Mark 11:1-11, Palm Sunday B, Politics

Stirred Up

Brown water, similar to mine, but found here.

Yesterday I came home about 1:30, planning a quiet half hour with a sandwich and a book, timed to cross over a few minutes with my departing Domestic Goddess.

The first thing that happened was this: I flushed a toilet full of bubbles.

The second thing that happened was this: the toilet filled up with brown water.

“Domestic Goddess! Have you noticed the brown water?”

No, she had not. In fact, she had cleaned the tub within the previous hour, and all was well. We looked at the dishes and the laundry and saw no signs of what was now clearly some kind of problem.

I called the Water District.

I was on hold a lot.

(My half hour of quiet was now half gone.)

They could tell me nothing. “Try running cold water in the bathtub for fifteen minutes. If that doesn’t work, call us back.”

That did not work. It only left my freshly-cleaned bathtub with a golden brown ring.

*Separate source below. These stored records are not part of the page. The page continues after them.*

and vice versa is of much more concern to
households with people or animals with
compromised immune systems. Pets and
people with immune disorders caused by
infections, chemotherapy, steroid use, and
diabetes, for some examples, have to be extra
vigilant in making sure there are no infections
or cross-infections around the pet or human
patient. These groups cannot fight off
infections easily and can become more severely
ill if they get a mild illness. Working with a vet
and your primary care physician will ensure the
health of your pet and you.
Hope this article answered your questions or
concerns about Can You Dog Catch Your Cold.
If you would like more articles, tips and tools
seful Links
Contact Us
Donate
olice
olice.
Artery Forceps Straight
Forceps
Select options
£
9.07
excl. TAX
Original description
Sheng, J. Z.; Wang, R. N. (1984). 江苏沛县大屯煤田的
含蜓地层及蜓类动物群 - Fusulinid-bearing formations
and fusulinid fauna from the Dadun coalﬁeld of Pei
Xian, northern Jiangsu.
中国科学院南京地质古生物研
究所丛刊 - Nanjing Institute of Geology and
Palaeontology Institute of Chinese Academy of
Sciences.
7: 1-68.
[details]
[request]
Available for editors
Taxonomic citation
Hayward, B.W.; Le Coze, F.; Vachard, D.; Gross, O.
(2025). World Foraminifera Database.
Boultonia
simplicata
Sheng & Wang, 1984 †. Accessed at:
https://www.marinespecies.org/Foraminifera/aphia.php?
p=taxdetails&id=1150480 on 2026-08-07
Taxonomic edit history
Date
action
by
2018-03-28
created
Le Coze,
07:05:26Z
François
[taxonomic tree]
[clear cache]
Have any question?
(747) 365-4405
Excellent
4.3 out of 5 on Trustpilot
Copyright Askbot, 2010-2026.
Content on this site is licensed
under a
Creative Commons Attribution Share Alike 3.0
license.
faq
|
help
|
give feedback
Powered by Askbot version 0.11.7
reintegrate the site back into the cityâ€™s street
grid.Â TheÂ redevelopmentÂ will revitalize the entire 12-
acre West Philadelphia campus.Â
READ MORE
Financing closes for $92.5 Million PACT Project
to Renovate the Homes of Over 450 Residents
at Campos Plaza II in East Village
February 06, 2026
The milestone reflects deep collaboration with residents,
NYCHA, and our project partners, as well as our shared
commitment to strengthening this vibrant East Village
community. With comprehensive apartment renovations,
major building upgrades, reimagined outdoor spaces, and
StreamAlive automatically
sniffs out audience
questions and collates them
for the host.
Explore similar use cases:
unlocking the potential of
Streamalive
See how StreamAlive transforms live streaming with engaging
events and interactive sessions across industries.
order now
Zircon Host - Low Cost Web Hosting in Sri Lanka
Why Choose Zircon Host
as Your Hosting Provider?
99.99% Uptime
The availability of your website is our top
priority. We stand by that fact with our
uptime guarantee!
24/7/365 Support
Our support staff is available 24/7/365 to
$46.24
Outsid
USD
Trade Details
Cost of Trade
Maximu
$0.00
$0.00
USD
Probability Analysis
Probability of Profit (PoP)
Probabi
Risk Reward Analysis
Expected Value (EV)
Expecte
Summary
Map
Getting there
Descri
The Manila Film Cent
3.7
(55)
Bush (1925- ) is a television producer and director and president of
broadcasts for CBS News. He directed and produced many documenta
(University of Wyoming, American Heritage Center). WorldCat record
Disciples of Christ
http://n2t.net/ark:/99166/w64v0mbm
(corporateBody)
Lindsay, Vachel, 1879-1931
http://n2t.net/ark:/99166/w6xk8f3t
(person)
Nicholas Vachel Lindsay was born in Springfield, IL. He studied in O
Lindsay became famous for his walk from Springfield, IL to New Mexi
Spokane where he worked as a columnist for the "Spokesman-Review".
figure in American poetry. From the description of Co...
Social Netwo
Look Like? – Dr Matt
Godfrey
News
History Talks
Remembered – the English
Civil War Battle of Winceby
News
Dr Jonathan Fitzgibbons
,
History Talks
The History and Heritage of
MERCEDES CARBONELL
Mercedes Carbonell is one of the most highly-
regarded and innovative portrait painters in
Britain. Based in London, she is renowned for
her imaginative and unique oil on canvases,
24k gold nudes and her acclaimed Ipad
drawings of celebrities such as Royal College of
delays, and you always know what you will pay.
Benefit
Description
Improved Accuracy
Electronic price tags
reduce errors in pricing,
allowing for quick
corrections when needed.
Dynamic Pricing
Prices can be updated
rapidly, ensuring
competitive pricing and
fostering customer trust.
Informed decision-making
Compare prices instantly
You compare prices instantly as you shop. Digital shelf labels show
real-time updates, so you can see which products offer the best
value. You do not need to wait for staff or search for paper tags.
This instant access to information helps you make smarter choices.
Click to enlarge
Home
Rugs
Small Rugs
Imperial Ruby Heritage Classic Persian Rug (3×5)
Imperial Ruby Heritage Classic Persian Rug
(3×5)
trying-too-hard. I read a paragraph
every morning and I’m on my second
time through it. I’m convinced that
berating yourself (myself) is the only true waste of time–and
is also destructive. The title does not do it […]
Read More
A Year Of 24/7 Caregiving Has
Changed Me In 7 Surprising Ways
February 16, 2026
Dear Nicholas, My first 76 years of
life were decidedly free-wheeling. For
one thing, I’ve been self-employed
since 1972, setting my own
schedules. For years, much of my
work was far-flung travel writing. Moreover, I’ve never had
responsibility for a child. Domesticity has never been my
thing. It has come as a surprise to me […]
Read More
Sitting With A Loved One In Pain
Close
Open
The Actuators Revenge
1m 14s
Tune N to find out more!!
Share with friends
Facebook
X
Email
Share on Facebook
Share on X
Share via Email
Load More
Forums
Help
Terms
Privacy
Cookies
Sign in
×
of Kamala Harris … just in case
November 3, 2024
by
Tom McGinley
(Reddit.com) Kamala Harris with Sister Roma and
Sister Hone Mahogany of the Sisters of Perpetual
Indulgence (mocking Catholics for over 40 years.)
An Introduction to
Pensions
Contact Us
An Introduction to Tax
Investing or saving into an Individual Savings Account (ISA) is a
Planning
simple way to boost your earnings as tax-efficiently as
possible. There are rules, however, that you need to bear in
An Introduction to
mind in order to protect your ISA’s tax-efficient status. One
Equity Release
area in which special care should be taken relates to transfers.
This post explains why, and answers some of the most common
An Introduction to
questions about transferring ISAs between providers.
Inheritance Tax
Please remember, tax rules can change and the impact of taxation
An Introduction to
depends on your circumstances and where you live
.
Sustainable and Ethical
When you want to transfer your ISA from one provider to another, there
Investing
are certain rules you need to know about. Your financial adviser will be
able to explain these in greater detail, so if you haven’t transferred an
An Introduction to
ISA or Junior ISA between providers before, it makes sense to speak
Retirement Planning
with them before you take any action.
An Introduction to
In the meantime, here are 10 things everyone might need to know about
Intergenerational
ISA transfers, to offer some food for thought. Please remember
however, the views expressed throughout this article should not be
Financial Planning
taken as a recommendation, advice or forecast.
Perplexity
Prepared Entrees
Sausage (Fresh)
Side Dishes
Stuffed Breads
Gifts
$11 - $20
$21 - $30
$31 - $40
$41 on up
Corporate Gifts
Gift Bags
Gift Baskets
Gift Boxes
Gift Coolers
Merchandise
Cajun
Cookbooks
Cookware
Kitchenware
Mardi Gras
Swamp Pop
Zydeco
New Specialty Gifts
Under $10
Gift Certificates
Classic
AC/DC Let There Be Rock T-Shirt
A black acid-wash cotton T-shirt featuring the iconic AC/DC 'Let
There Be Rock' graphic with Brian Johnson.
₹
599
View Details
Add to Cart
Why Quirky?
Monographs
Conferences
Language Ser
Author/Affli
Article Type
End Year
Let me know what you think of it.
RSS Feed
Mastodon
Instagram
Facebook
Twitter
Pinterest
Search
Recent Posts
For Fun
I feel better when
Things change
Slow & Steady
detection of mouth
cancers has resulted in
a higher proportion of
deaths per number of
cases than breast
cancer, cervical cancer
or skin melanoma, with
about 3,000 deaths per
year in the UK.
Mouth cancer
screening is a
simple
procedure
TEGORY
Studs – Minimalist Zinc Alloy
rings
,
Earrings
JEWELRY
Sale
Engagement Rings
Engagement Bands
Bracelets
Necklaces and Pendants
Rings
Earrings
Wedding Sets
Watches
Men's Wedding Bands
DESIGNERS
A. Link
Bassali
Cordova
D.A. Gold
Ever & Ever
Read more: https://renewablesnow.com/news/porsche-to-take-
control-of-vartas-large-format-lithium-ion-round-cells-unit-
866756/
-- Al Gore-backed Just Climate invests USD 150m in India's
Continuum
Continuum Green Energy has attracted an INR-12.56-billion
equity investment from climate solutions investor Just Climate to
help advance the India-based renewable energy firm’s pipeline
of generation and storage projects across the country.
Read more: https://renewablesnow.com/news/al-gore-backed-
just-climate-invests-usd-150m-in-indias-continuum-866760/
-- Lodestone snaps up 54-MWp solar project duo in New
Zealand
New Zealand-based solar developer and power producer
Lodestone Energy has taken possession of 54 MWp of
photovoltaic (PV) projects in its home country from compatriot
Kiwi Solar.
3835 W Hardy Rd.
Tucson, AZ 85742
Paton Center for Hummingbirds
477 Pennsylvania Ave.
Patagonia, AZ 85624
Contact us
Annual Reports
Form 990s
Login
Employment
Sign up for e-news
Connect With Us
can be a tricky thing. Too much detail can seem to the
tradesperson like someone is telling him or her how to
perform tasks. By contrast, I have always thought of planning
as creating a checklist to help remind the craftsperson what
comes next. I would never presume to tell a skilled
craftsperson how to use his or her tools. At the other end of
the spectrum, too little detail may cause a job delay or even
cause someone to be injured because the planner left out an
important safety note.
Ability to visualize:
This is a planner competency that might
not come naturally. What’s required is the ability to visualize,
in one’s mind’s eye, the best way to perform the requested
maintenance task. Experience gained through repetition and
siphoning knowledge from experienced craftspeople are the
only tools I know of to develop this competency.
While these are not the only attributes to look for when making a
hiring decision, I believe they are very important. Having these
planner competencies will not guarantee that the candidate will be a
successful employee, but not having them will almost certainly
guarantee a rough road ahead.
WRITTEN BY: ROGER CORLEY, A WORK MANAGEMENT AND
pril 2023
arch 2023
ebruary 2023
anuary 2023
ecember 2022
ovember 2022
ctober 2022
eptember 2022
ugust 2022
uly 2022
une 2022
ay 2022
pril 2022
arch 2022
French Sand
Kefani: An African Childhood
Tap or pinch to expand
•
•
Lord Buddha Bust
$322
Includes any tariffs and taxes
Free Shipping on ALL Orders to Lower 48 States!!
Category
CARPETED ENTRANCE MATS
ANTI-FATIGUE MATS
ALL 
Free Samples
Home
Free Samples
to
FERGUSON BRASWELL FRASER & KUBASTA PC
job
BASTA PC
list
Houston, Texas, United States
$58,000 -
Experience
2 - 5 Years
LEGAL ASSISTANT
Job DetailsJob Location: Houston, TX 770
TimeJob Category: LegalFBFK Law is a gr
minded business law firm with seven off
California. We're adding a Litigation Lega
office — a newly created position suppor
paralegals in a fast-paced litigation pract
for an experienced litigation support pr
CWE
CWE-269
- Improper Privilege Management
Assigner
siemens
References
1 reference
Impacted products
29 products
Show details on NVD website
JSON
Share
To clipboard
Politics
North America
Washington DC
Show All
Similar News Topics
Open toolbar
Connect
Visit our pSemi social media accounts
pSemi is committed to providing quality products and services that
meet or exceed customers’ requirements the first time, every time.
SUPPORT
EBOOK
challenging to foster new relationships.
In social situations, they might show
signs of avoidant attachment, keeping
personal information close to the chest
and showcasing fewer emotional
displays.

The Starship Enterprise, installed by Captain KJ.

And left me annoyed, since we just repaired two leaky toilets in an effort to bring our water bill down, as well as to stop, for Pete’s sake, wasting water.

I had other obligations, so I left the brownish tub behind.

When I returned from picking up LP, the water was still running brown, but the next person I talked to at the Water District had an answer: a construction project in the area. Wait until after 7 and then try the bathtub trick again.

That seemed late to me, but what could I do?

Then it was time to pick up my car, which had been in the shop, and while we were out, we went to the store and bought bottled water and food for dinner that would not require water for its preparation.

(We are privileged; we are privileged.)

This will expand to huge, if you like trucks.

On the next return to our street, we found three trucks, one of them huge.

“National Water Main Cleaning Co.”

I’m not sure why the city didn’t tell the Water District about this project.

Maybe we were all too busy preparing for the traffic tie-ups expected in connection with the President’s visit yesterday.

But there they were, laughing and chatting and opening manhole covers as if there were nothing wrong in the whole wide world.

I talked with some neighbors, who hadn’t noticed brown water.

(YET, I thought ominously, still stirred up.)

Then I read up on water main flushing and began to settle down, just like the sediment in the water pipes.

Meanwhile, my friend M was stirred up in another way, in the room with our President. It was fun to see her photos on Facebook and hear her thoughts about the experience. He’s a great speaker (I know this from hearing him at #1 Son’s graduation in 2008). M says he went out on “We Take Care of Our Own.”

Taken by John Ewing, Portland Press Herald

I’ve been knockin’ on the door that holds a throne
I’ve been lookin’ for the map that leads me home
I’ve been stumblin’ on good hearts turned to stone
Those good intentions have gone dry as bone
We take care of our own
We take care of our own
Wherever this flag’s flown
We take care of our own
~Bruce Springsteen

(You have to love a politician with a grasp of irony.)

There was another small city, in another time, where two events stirred up two different groups of people. Somewhere in Jerusalem the people symbolizing the Empire rode in a military parade, while somewhere else, a man on a colt rode through the gates, attracted some attention,went to the Temple and then, according to Mark’s gospel, “and when he had looked around at everything, as it was already late, he went out to Bethany with the twelve.” (Mark 11:11b)

It was already late.

His time was short.

By this morning our water was usable, but we’re going to drink the four gallons of bottled water I got at Whole Foods before we drink from the tap again. It’s amazing how much water goes into the dog’s dish, and into the coffee pot.

It stirs me up to realize how I take water for granted.

It stirs me up. I have plenty of clean, safe water all the time; my car took me where I needed to go to buy more in a short-term non-emergency; I got paid yesterday and had the money to spend.

It stirs me up. Maine is dead last, says the paper, for personal income growth. And even though my income is flat for now, which is pretty typical for clergy, I can call myself privileged.

It stirs me up. I’m not sure which of the events here yesterday really speaks more of Empire and privilege: the President’s motorcade or my trip to Whole Foods.

It is already late.

(Not preaching this week, but if I were…)

2 thoughts on “Stirred Up”

  1. Thank you – this inspires me to think more carefully about water; and how privileged we are; and how much we (I) take for granted. Learning to do without is not easy – I am learning to do without something personally and it's not an easy journey. And so then the juxtaposition with what Christ endured brings things home profoundly and meaningfully.